*** Block opens ***

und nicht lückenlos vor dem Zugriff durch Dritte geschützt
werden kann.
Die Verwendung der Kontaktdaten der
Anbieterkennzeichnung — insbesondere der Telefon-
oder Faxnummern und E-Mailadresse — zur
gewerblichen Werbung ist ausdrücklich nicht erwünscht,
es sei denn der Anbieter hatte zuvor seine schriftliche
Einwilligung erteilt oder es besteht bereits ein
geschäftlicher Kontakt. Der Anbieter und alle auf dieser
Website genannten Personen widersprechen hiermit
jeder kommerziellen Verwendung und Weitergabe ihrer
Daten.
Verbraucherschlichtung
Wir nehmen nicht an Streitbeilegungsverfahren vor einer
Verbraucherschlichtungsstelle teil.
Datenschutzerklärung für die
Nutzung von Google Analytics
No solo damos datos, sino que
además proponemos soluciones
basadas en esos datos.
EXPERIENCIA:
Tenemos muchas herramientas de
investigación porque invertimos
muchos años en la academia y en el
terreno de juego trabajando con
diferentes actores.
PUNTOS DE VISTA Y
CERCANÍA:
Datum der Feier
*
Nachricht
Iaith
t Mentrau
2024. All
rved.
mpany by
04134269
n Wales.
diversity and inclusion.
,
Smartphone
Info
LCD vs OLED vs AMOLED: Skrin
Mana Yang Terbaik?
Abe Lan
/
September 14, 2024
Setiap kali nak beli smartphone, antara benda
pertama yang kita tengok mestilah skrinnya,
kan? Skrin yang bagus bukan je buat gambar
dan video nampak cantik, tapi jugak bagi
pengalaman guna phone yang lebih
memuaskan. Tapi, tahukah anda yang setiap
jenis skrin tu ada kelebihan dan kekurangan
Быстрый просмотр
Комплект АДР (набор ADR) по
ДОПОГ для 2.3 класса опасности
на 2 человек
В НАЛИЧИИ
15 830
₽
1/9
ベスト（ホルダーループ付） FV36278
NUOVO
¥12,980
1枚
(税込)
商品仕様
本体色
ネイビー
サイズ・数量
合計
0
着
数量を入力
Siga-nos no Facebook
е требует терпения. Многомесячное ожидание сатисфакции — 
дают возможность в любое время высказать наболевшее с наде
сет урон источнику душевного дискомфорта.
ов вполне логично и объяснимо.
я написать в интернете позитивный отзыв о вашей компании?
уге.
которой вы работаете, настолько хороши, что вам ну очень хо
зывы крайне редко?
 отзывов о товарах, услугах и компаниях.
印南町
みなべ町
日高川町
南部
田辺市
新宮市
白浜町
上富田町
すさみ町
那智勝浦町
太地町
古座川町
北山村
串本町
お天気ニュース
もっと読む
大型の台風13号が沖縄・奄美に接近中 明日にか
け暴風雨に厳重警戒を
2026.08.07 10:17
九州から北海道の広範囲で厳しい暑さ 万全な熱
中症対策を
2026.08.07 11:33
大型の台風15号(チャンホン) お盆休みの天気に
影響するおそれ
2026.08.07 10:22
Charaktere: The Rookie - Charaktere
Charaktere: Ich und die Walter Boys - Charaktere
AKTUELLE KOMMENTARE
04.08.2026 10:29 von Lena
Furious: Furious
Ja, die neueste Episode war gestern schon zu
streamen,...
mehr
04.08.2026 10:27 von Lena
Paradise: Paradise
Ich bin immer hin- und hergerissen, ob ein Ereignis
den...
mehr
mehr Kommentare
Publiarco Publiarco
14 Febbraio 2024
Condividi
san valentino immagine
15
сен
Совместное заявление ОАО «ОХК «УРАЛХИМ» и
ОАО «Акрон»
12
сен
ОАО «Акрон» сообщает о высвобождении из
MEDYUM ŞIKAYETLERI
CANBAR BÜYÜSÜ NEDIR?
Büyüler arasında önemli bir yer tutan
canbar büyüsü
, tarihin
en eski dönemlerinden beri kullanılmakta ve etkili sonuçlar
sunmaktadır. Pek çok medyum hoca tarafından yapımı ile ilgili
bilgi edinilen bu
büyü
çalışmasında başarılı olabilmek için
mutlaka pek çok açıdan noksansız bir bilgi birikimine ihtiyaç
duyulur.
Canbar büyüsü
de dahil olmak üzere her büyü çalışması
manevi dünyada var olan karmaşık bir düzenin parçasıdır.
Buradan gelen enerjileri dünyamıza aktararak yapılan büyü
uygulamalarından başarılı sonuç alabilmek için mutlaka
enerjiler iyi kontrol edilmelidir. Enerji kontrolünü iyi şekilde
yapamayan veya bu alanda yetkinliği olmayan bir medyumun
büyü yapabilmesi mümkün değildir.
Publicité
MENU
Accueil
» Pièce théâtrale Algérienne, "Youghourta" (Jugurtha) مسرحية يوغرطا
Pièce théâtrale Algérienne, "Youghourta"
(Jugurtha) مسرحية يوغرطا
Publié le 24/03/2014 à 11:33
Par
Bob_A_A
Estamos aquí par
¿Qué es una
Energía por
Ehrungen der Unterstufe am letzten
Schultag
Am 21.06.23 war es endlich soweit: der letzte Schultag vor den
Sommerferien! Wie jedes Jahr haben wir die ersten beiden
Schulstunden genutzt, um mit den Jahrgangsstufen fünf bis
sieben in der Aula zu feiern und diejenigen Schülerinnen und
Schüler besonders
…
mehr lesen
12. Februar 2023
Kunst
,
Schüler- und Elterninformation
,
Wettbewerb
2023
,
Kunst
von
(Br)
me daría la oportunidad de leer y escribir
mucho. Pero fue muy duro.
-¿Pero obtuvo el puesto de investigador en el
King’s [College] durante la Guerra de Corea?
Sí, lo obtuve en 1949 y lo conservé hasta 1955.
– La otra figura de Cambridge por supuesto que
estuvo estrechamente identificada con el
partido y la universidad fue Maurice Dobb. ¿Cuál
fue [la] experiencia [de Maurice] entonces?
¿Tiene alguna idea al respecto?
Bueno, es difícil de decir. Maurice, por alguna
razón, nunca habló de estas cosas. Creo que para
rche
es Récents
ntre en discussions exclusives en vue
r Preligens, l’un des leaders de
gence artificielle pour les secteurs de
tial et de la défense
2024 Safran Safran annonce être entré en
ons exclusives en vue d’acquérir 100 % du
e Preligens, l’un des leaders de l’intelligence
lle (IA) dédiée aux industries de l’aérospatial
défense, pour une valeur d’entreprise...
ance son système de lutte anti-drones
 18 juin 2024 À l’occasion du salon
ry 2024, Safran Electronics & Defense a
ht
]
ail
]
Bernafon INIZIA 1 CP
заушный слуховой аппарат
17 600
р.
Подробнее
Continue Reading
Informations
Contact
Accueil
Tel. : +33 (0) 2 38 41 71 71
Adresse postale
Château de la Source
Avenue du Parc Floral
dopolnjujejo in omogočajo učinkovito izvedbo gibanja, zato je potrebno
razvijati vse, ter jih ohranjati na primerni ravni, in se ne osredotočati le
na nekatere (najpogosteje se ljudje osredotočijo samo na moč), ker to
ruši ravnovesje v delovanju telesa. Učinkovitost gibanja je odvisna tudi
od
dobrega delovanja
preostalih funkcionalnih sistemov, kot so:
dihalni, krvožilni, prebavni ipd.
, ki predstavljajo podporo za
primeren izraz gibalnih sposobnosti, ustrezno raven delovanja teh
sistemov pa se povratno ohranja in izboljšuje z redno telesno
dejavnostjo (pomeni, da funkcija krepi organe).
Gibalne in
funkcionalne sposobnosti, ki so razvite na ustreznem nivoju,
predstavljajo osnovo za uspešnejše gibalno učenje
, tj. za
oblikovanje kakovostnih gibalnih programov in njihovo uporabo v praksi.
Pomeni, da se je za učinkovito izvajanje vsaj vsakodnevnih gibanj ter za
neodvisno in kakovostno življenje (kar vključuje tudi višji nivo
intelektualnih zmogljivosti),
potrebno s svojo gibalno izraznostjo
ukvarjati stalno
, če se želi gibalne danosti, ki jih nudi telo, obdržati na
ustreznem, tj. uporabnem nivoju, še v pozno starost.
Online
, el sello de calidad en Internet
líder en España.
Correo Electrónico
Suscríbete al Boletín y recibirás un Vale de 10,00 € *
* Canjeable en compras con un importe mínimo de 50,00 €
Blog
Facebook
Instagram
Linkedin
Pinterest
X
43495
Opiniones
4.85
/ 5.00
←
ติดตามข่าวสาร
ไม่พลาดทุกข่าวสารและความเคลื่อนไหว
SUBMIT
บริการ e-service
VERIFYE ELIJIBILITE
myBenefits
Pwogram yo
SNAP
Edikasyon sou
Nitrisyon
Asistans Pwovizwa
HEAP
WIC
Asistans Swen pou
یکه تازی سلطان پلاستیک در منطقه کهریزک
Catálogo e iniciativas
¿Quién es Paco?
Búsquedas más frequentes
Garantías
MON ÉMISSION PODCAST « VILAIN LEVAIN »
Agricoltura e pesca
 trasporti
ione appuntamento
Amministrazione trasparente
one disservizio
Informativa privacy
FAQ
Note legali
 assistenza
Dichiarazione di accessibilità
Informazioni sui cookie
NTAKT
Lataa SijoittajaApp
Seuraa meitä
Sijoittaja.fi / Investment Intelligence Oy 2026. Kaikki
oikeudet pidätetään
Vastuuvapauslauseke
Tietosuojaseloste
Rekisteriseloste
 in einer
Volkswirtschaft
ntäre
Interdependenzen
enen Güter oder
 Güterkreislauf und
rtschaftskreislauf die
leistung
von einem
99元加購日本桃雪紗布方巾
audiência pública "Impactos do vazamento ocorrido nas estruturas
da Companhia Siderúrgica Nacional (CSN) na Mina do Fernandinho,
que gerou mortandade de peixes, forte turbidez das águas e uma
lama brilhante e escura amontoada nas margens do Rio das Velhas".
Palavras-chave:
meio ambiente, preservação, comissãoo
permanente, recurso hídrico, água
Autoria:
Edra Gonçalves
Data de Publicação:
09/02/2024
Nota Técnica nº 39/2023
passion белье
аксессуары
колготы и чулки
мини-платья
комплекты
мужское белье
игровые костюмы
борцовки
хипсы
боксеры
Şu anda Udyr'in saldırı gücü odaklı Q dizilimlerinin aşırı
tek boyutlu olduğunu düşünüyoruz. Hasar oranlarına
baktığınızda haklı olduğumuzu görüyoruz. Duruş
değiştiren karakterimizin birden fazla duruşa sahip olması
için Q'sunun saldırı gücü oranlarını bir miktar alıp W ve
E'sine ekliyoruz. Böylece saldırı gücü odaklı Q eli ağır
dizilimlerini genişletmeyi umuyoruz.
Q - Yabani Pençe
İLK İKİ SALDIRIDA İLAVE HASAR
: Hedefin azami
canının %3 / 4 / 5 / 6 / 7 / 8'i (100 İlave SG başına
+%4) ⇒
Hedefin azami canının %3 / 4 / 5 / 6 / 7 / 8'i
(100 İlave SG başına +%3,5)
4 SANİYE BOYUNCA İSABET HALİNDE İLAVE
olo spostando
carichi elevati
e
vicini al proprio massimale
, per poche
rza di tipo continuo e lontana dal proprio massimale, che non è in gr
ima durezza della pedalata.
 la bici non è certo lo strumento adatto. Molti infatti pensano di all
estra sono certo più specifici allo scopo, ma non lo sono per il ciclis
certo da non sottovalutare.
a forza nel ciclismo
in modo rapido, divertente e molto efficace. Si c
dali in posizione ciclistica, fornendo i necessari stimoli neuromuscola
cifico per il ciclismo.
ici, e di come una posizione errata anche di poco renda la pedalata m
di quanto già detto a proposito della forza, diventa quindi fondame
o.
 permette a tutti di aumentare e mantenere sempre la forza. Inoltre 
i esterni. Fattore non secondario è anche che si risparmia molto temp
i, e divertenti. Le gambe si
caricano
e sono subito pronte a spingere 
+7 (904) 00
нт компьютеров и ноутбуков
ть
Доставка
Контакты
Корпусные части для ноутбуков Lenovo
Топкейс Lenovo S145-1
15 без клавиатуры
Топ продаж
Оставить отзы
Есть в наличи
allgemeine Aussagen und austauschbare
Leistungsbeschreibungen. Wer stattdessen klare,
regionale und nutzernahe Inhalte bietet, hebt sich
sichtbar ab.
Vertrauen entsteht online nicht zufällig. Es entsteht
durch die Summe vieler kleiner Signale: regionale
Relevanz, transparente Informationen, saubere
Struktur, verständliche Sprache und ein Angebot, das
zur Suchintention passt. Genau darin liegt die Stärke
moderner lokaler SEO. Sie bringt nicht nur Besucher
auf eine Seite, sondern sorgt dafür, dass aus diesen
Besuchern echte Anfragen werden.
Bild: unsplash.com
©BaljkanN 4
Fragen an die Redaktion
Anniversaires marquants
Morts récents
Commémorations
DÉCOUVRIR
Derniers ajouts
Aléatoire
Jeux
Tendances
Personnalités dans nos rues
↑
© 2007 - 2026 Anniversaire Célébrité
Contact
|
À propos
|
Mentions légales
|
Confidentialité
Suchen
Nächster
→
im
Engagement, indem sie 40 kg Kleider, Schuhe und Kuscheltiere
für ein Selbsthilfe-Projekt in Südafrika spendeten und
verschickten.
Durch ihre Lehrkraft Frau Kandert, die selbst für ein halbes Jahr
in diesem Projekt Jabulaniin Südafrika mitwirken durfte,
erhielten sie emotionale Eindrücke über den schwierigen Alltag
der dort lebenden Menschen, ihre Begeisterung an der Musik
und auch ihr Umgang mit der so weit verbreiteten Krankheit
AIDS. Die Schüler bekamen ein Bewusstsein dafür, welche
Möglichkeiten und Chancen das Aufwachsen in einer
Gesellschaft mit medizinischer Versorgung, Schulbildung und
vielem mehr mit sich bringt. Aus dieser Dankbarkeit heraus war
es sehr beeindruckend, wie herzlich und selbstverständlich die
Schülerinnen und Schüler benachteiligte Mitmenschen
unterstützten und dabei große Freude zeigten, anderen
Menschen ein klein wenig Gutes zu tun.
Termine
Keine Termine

*** Block closes ***

WORK INSTRUCTION - Copying should begin at the line containing "es sehr beeindruckend, wie" and end at the last line of the material, with every line in between reproduced exactly.

WRITTEN SOLUTION -
es sehr beeindruckend, wie herzlich und selbstverständlich die
Schülerinnen und Schüler benachteiligte Mitmenschen
unterstützten und dabei große Freude zeigten, anderen
Menschen ein klein wenig Gutes zu tun.
Termine
Keine Termine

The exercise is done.